Kawanberita.id, Jakarta – Dewan Perwakilan Rakyat (DPR) RI resmi mengesahkan Rancangan Undang-Undang (RUU) tentang Perubahan atas Undang-Undang Nomor 4 Tahun 2023 mengenai Pengembangan dan Penguatan Sektor Keuangan (P2SK) menjadi undang-undang dalam Rapat Paripurna yang digelar Kamis (4/6/2026).
Rapat tersebut dihadiri Menteri Keuangan Purbaya Yudhi Sadewa yang mewakili pemerintah untuk menyampaikan pendapat akhir sebelum pengambilan keputusan tingkat II.
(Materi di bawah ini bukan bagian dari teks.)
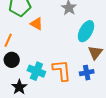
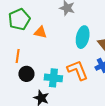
cyan ellipse: (86, 31) -> (83, 37), moved

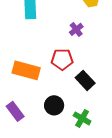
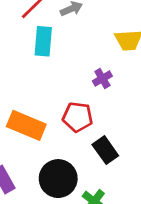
black circle: (54, 105) -> (58, 179), size x1.4

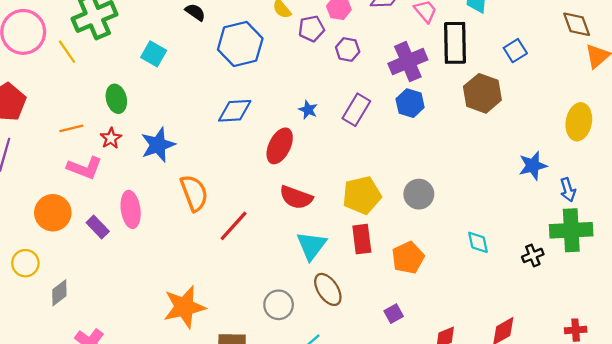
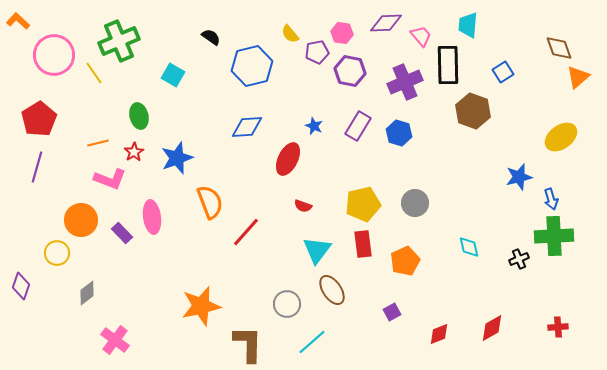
purple hexagon: (348, 49) -> (350, 71), size x1.4
blue hexagon: (410, 103) -> (399, 133), moved
yellow ellipse: (579, 122) -> (561, 137), turned 44
red semicircle: (296, 197) -> (303, 206), size x0.6
yellow circle: (25, 263) -> (57, 253), moved

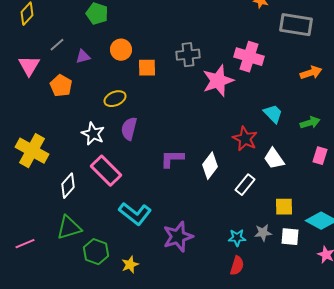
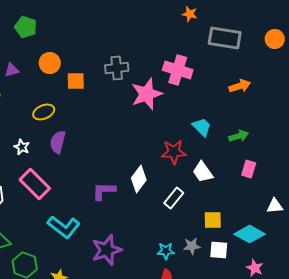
white star: (93, 134) -> (22, 147), size x0.7
red star: (245, 139) -> (174, 152), turned -30
purple L-shape: (172, 159) -> (104, 191), moved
Dalam kesempatan itu, Purbaya menyampaikan apresiasi kepada DPR RI atas kerja sama dan sinergi yang terjalin selama proses pembahasan perubahan regulasi tersebut. Menurutnya, pembahasan yang berlangsung secara konstruktif menunjukkan komitmen bersama dalam memperkuat sektor keuangan nasional melalui kebijakan yang responsif terhadap dinamika ekonomi global.
“Pemerintah mengapresiasi kolaborasi yang terjalin dengan DPR dalam pembahasan perubahan UU P2SK. Regulasi ini diharapkan mampu mendukung pendalaman pasar keuangan, menjaga stabilitas sistem keuangan nasional, serta meningkatkan kepercayaan masyarakat terhadap sektor jasa keuangan,” ujar Purbaya.
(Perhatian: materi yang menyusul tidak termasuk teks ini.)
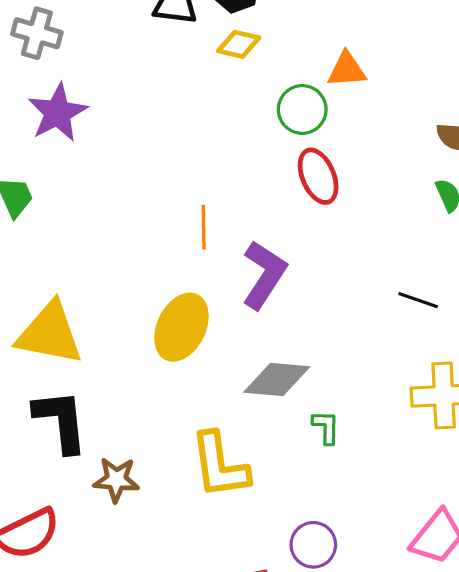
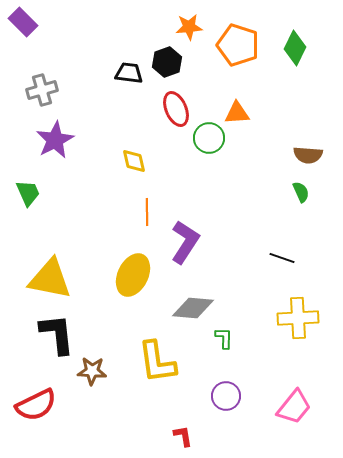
gray cross: (37, 33) -> (42, 90), turned -32
yellow diamond: (239, 44) -> (134, 161), moved, turned 64
red ellipse: (318, 176) -> (176, 109), moved
purple circle: (313, 545) -> (226, 396), moved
Ia menjelaskan, revisi UU P2SK mencakup sejumlah langkah strategis yang bertujuan memperkuat daya saing industri keuangan sekaligus meningkatkan efektivitas tata kelola dan koordinasi antarotoritas terkait.
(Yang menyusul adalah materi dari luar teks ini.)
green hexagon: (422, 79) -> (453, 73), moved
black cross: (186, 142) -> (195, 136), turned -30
Salah satu poin penting dalam regulasi tersebut adalah penguatan kelembagaan Lembaga Penjamin Simpanan (LPS) dan Otoritas Jasa Keuangan (OJK) agar mampu menjalankan fungsi pengawasan dan perlindungan sektor keuangan secara lebih optimal.
Selain itu, undang-undang yang baru disahkan ini juga memuat berbagai kebijakan untuk mendukung pengembangan industri keuangan nasional. Beberapa di antaranya meliputi penguatan pasar derivatif melalui mekanisme transfer margin yang mengikuti standar internasional, peningkatan program penjaminan polis asuransi, pembentukan bursa mineral dan komoditas strategis, penguatan ekosistem aset kripto, hingga pembentukan Satuan Tugas Pencegahan dan Penanganan Pinjaman Daring serta Judi Daring.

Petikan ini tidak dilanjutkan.